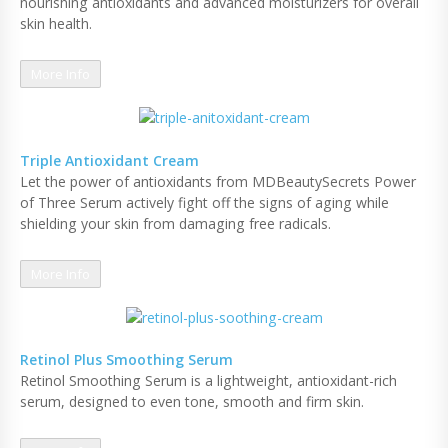
nourishing antioxidants and advanced moisturizers for overall
skin health.
More Info
Triple Antioxidant Cream
Let the power of antioxidants from MDBeautySecrets Power
of Three Serum actively fight off the signs of aging while
shielding your skin from damaging free radicals.
More Info
Retinol Plus Smoothing Serum
Retinol Smoothing Serum is a lightweight, antioxidant-rich
serum, designed to even tone, smooth and firm skin.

Exercise ->
Wherever a line in the records above includes "Retinol", count it, then give the total and nothing besides.

Output of the exercise ->
2